Hastings 7 Oct 2025 11:47 UTC
−3 points
0
A useful comparison: harnessing intelligent people to do AI safety research is very hard: typically, some defect and do capabilities research instead while transforming to become “grabby” for compute resources, and out of everyone asked to do safety, the ones that defect in this way get the lions share of the compute.

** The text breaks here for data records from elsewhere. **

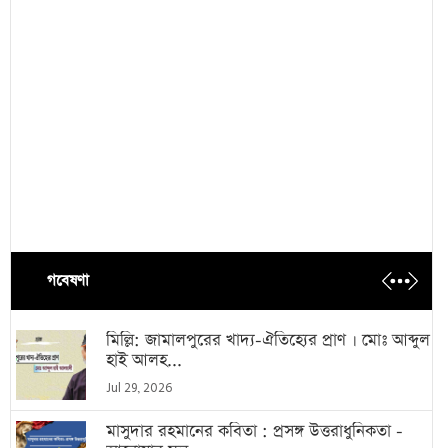
গবেষণা
মিল্লি: জামালপুরের খাদ্য-ঐতিহ্যের প্রাণ । মোঃ আব্দুল
হাই আলহ...
Jul 29, 2026
মাসুদার রহমানের কবিতা : প্রসঙ্গ উত্তরাধুনিকতা -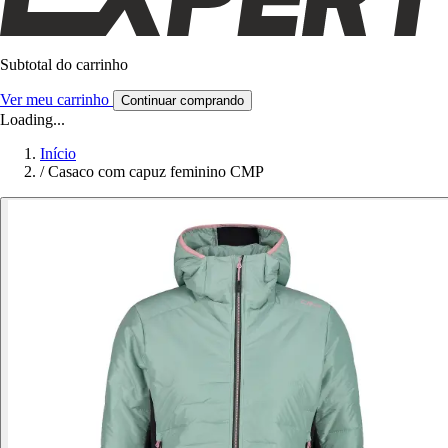
Subtotal do carrinho
Ver meu carrinho
Continuar comprando
Loading...
Início
/
Casaco com capuz feminino CMP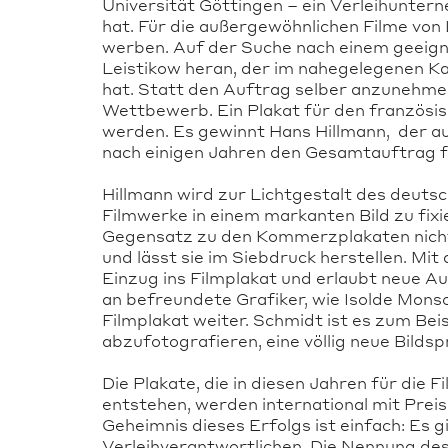
Universität Göttingen – ein Verleihunter
hat. Für die außergewöhnlichen Filme vo
werben. Auf der Suche nach einem geeign
Leistikow heran, der im nahegelegenen Ka
hat. Statt den Auftrag selber anzunehmen
Wettbewerb. Ein Plakat für den französis
werden. Es gewinnt Hans Hillmann, der a
nach einigen Jahren den Gesamtauftrag fü
Hillmann wird zur Lichtgestalt des deutsc
Filmwerke in einem markanten Bild zu fixi
Gegensatz zu den Kommerzplakaten nicht e
und lässt sie im Siebdruck herstellen. Mit
Einzug ins Filmplakat und erlaubt neue 
an befreundete Grafiker, wie Isolde Mon
Filmplakat weiter. Schmidt ist es zum Beis
abzufotografieren, eine völlig neue Bildsp
Die Plakate, die in diesen Jahren für die
entstehen, werden international mit Prei
Geheimnis dieses Erfolgs ist einfach: Es 
Verleihverantwortlichen. Die Nennung des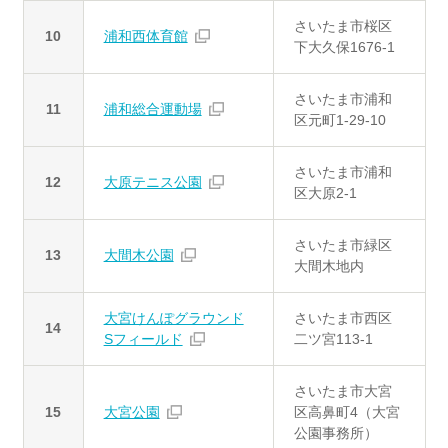
さいたま市桜区
10
浦和西体育館
下大久保1676-1
さいたま市浦和
11
浦和総合運動場
区元町1-29-10
さいたま市浦和
12
大原テニス公園
区大原2-1
さいたま市緑区
13
大間木公園
大間木地内
大宮けんぽグラウンド
さいたま市西区
14
Sフィールド
二ツ宮113-1
さいたま市大宮
15
大宮公園
区高鼻町4（大宮
公園事務所）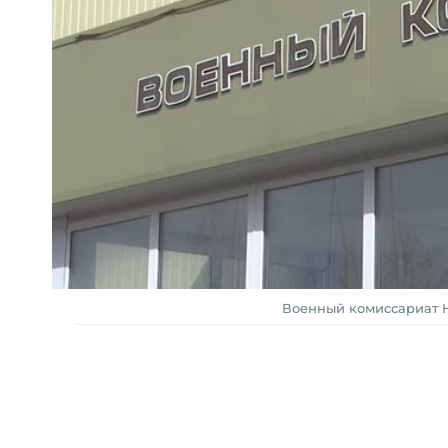
Военный комиссариат Н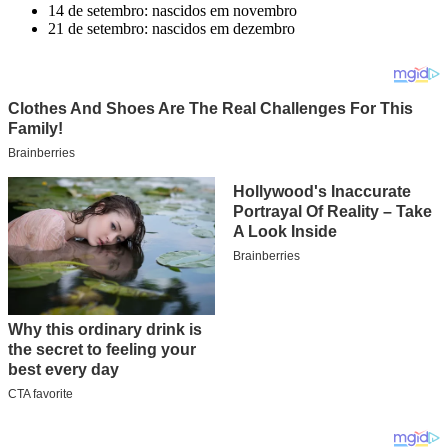
14 de setembro: nascidos em novembro
21 de setembro: nascidos em dezembro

- StanislavKrym 7 Oct 2025 13:34 UTC
  1 point
  0
  Parent
  Depending on how we define AI safety research, it might be as easy as finding that one can misalign an LLM by finetuning it on unpopular preferences or checking whether the AIs support delirious ideas expressed by users. As for ways to actually make the AIs safer, we have Moonshot whose KimiK2 is no longer sycophantic. Alas, it’s HARD to make a new model unconstrained by the old model’s training environment since it requires either much compute or transforms a researcher into a capabilities researcher...
  - Hastings 7 Oct 2025 16:08 UTC
    2 points
    0
    Parent
    I’m not saying that asking intelligent people never goes well, sometimes as you said it produces great work. What I’m saying is that sometimes asking people to do safety research produces OpenAI and Anthropic.
    - StanislavKrym 7 Oct 2025 16:32 UTC
      1 point
      0
      Parent
      I think that there is an agenda of AI safety research which requires training AIs for one dangerous capability (e.g. superpersuasion), then checking whether it’s enough to actually be dangerous. If an AI specifically trained for persuasion fails to superpersuade, then either someone is sandbagging or it is actually impossible to train the AI on such an architecture with such an amount of compute so that the AI would superpersuade. In the latter case an AI trained on the same architecture and amount of compute, but for anything else, would be highly unlikely to have dangerous persuasion capabilities.
      Of course, a similar argument could be made about any other capabilities and potentially prevent us from stumbling into the AGI before we are confident that alignment is solved. IIRC this was Anthropic’s stated goal, and they likely meant arguments similar to mine.